Given its high marks in Measuring Up 2004 on preparation and affordability, Utah does not perform as well as one might expect on measures of completion. Actual completion figures may be higher than the data would indicate given the fact that so many Utah students leave school for two years to fulfill missions for the LDS Church. However, the state does not collect specific data to show longer term persistence and completion rates, so it is difficult to tell exactly how the performance on this measure would change if the missionary factor were taken into consideration.

We do know that while Utah is at the very top in the state rankings in terms of numbers completing high school, it is just above the national average in terms of the percentage of the population with a bachelor's degree or higher: Twenty-seven percent of Utah adults have a bachelor's degree or higher, ranking 17th among the 50 states and the District of Columbia, and just above the national average of 25.9.24

According to Measuring Up 2004, Utah has been one of the fastest improving states over the past decade in terms of the proportion of students completing certificates and degrees relative to those enrolled.
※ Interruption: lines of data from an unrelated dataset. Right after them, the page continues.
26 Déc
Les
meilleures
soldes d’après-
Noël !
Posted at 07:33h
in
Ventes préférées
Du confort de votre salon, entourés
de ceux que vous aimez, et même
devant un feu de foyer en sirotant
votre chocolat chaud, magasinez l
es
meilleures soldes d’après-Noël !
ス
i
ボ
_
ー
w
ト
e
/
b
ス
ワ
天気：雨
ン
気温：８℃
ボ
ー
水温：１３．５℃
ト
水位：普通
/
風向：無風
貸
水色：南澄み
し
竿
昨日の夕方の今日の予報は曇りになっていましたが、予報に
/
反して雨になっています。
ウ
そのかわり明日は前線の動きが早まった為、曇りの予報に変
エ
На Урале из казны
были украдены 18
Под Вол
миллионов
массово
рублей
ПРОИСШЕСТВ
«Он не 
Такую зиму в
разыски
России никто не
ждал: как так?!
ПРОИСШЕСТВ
Of concern, however, is that the completion rate gap has widened between Caucasians and members of ethnic minority groups. Hispanic students are only three-quarters as likely to complete a degree as their white counterparts.25

Institutional level data does indicate that a significant number of students take seven or more years to complete their degrees: At Weber State University, for example, for the cohort of first-time freshmen in 1990-1991, 29% of students had completed a degree within six years; now, after more than 10 years, 50% of that cohort has completed a degree.26 At Utah State University, efforts have been made to improve the six-year graduation rate, which has increased from 41% (1992 cohort) to 57% (1997 cohort) as a result of specific efforts by the institution to move students through to completion more effectively.27


24 See U.S. Bureau of the Census, Ranking Tables 2002. http://www.census.gov/acs/www/products/ranking/2002/R02T040.htm and http://www.census.gov/acs.www/products/ranking/2002/R13T040.htm (January 22, 2004).
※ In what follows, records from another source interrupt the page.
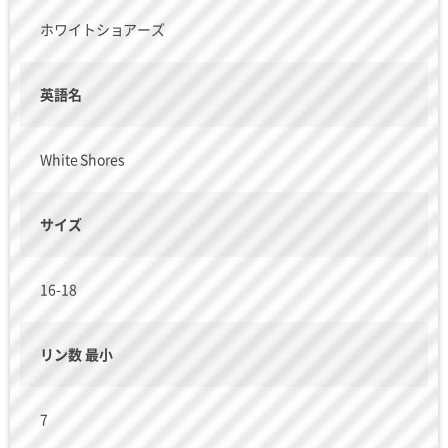
ホワイトショアーズ
英語名
White Shores
サイズ
16-18
リン数 最小
7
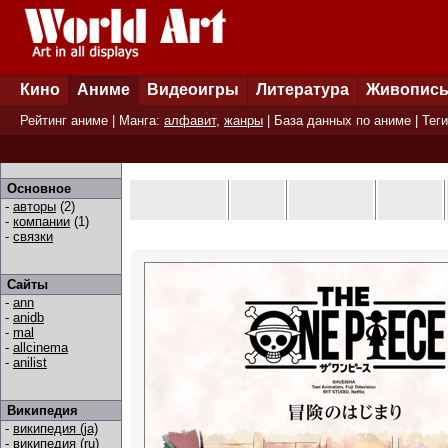
Кино
Аниме
Видеоигры
Литература
Живопис
Рейтинг аниме
| Манга:
алфавит
,
жанры
|
База данных по аниме
|
Теги
Основное
-
авторы
(2)
-
компании
(1)
-
связки
Сайты
-
ann
-
anidb
-
mal
-
allcinema
-
anilist
Википедия
-
википедия (ja)
-
википедия (ru)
25 Measuring Up 2004: Utah, p. 10.

26 Weber State University graduation rates are drawn from the Weber State University Office of Institutional Research Web site, Table 9, Graduation Rates for Full-time First-Time Freshmen 1987-88 Through 1995-96. http://departments.weber.edu/ir/3t09.htm (February 26, 2004).

27 Utah State University graduation rates are from USU institutional research Web site, http://aaa.lib.usu.edu/FactsFigures/RetentionGraduation.htm (March 10, 2004). Efforts to improve graduation rates at USU were explained during interview process.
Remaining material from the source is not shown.